— А что бы она могла сказать? В бою не до речей. Помогала бы, наверное, тебе диски заряжать. И считала бы патроны по-девичьи: любит — не любит, любит — не любит…
— Это точно. Наташа всегда и во всем старалась мне помочь. Помню, как-то тянул по полю грабли трехметровой ширины — колоски подгребал после жатки. А Наташа с девчатами шла домой: они как раз закончили прополку подсолнечника. Увидела, что я как шлею накинул себе на плечи ремень и тяну тяжелые грабли по стерне, подбежала и говорит: давай будем вдвоем работать? Согласился: быть с ней вместе — это большое счастье для меня.
В другой раз она пришла к нам домой: мама как раз болела. Наташа застала меня во дворе у летней печки, где я неумело суетился. Взяла нож — начистила картошку, нарезала капусту, свеклу. Борщ вышел — вкуснее никогда не ел! Уходя на войну, я сказал ей: жди, если вернусь — сыграем свадьбу. Как ты думаешь, будет она меня ждать? Ведь никто, никакой политотдел, наверное, не может сегодня ответить на вопрос: когда кончится война? А как ты считаешь?
— В вопросах любви я неграмотный. Что мы видим, что мы знаем об этом в свои семнадцать-восемнадцать лет? Ровным счетом ничего. Но раз ты меня спрашиваешь, отвечу. Я думаю так: любовь есть любовь.

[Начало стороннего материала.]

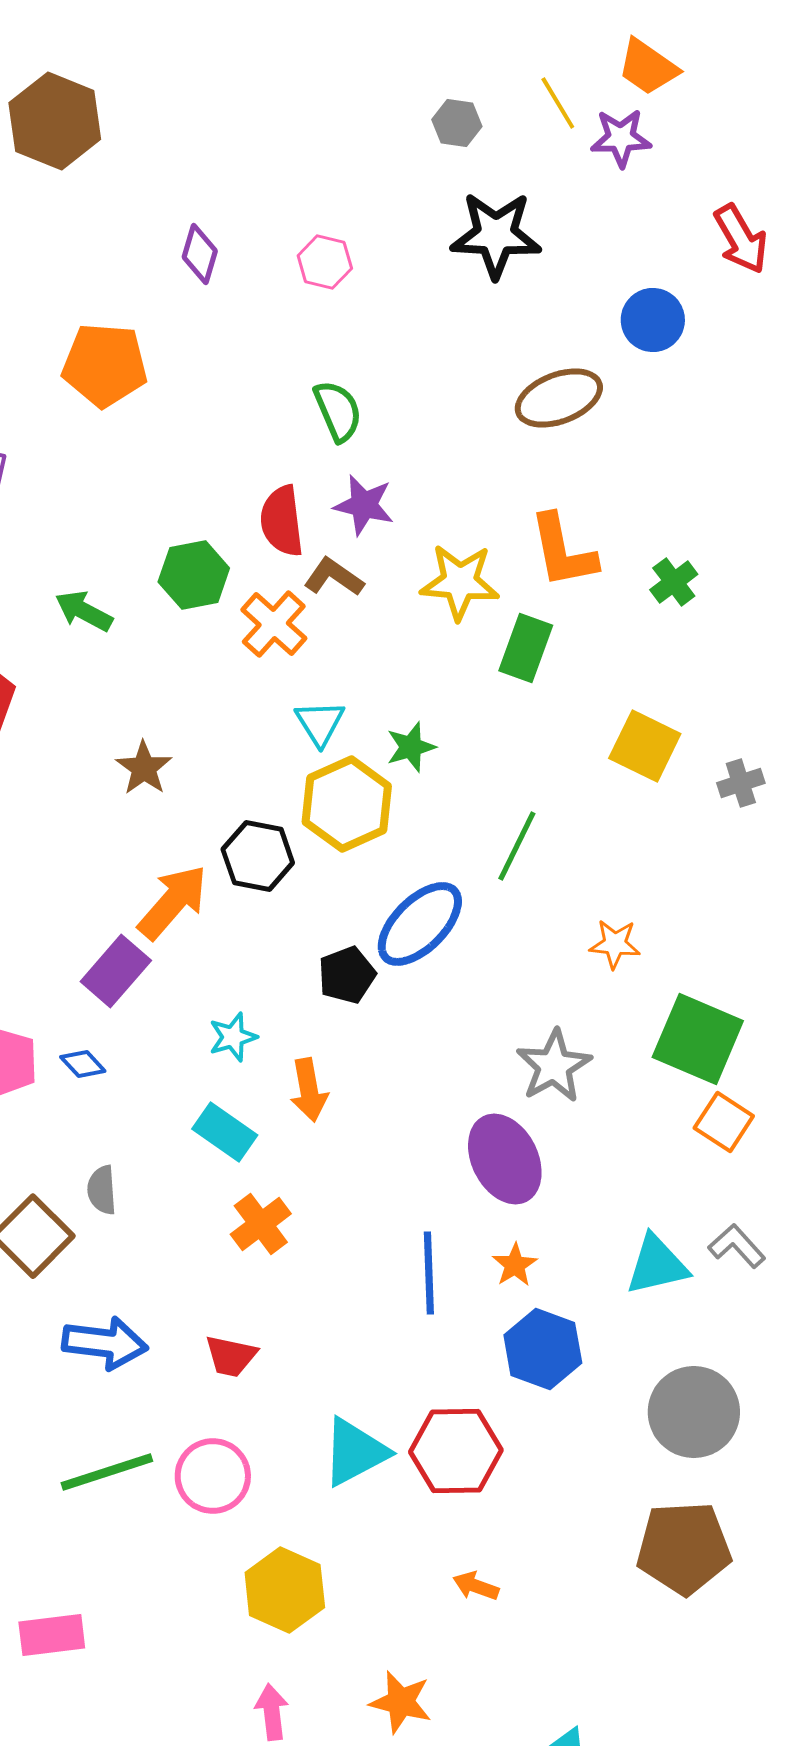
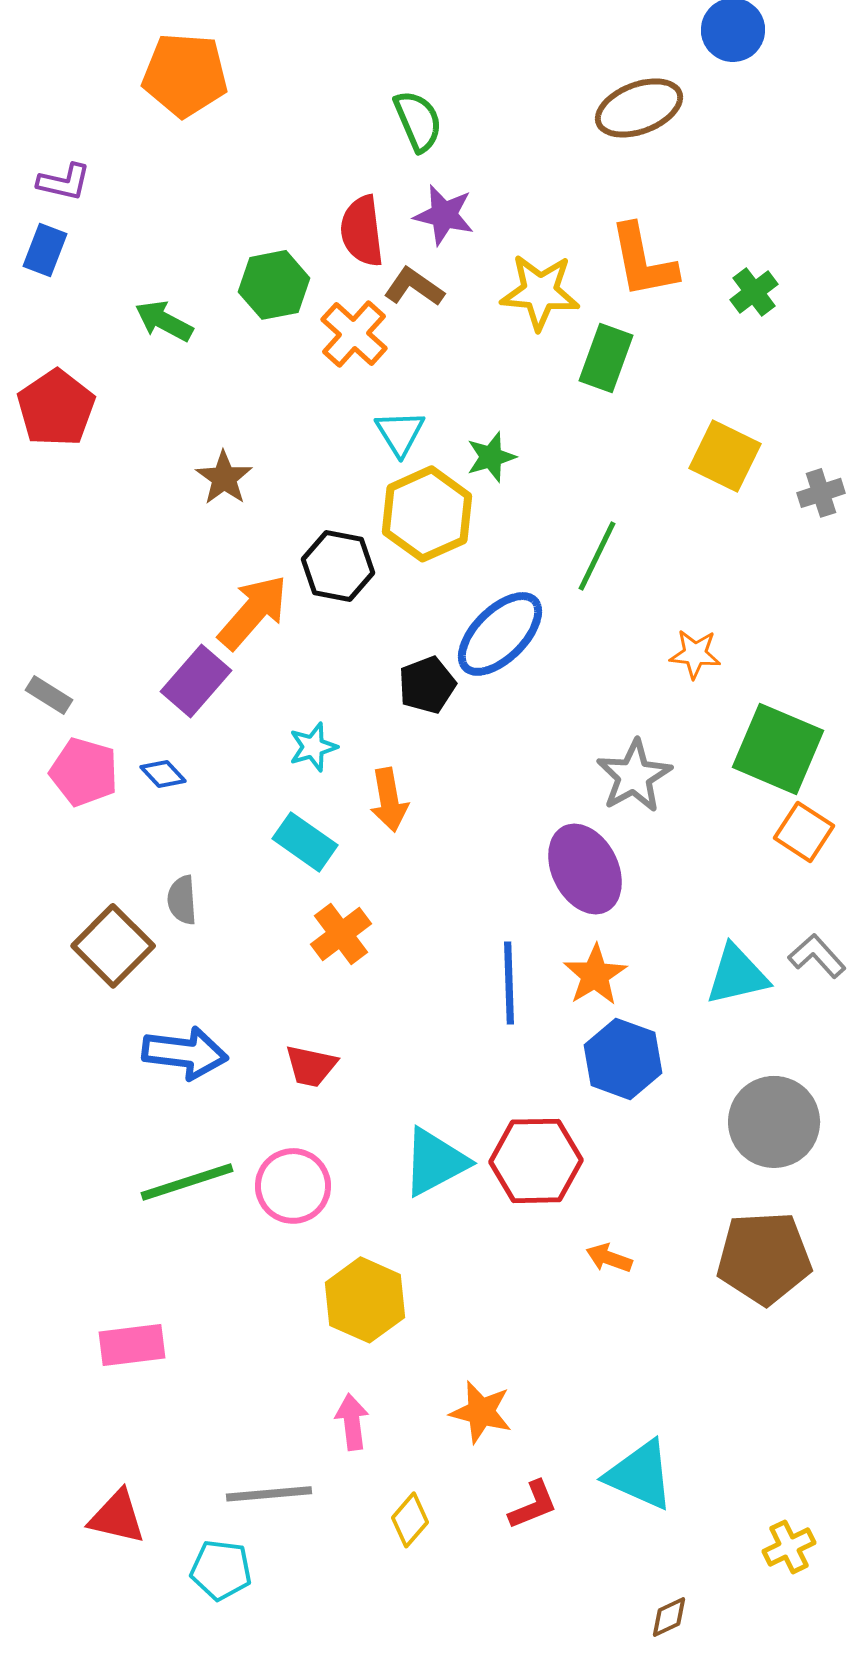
orange star: (515, 1265) -> (595, 975), size x1.4
orange arrow: (476, 1586) -> (609, 1258), moved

И этим сказано все. Сколько можно привести примеров, когда люди всем жертвовали ради этого чувства, ради любимого человека. Конечно, ожидание — длительное ожидание — тяжело, мне думается, дается. И тем не менее, уверен, что Наташа будет ждать тебя. Хорошая она девушка!
— Так-то оно так… Да я вот о чем думаю: время и расстояние, говорят, делают свое дело. Я — за тысячи километров от нее, и если так будет длиться долго, то…

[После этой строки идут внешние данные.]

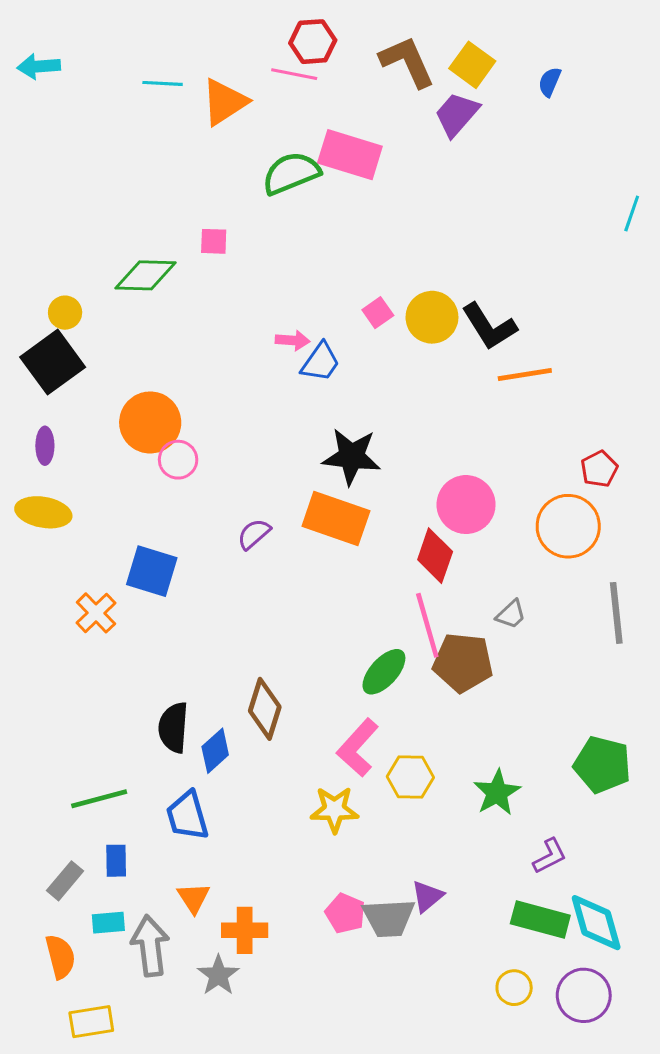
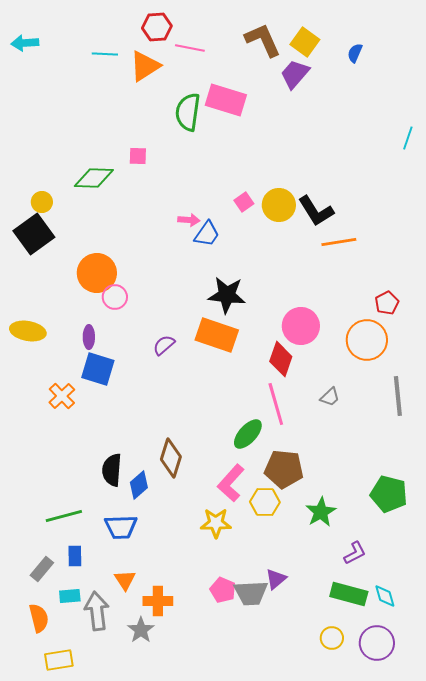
red hexagon: (313, 42) -> (157, 27), moved
green semicircle: (291, 173) -> (188, 112), turned -60
purple ellipse: (45, 446) -> (89, 337), moved
brown pentagon: (463, 662) -> (284, 469), moved
blue trapezoid: (187, 816) -> (121, 527), turned -76
cyan diamond: (596, 923) -> (385, 596), size x0.6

Степан не договорил: немцы сыпанули минами, ударив целой батареей. Послышались один за другим гулкие разрывы. Напрягая зрение, Степан смотрел сквозь дыру крыши в сторону противника, а я, замерзший, приседал и приседал, стараясь хоть немного согреться. И делал это настолько интенсивно, что весь чердак ходил ходуном!
— Сейчас немец так нагреет, аж жарко будет, — сказал Донец. — Слышишь?

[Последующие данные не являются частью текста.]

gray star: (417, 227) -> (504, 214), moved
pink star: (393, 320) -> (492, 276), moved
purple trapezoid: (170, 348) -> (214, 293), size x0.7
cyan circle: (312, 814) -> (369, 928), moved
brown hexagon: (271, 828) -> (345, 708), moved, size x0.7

И мы услышали, как разорвалось еще несколько мин. А потом вдруг стало тихо.
— Вот так бы давно. Зачем баловаться? — с удовольствием прокомментировал наступившую тишину Степан и продолжил незаконченный разговор.
Так вот, если все это продлится долго, да к тому же жить она будет в неведении, даже не зная о том, есть ли я на свете, то не всякое сердце станет держать свои дверцы захлопнутыми.
— А твое сердце держало бы эти самые дверцы?
— Да, держало бы. Абсолютно уверен в этом!
Минуту Степан о чем-то думал, потом слегка улыбнулся и сказал:
— А ты знаешь: сердце мое подсказывает, что Наташа будет ждать. Я ей верю! Она говорила мне на прощанье: ты, мол, только возвращайся, а я тебя не подведу. Возвращайся, каким бы ты ни был. Все равно ты мой. Вот так… И я ей поверил. Я бы ни с кем об этом так не откровенничал, а с тобой, видишь, не стесняюсь. Перед кем же душу излить, как не перед другом?
— Но у меня и другая мысль родилась, — продолжал Донец, — после того первого боя родилась. И знаешь какая? Думай не думай, что у тебя где-то там, в оккупации, живет девушка, это, пожалуй, ни к чему. Потому что в этой войне трудно уцелеть. Жизнь тут — это что-то вроде горения свечи с обоих концов: быстро она тает. Тот, первый, бой меня в этом убедил, очень убедил.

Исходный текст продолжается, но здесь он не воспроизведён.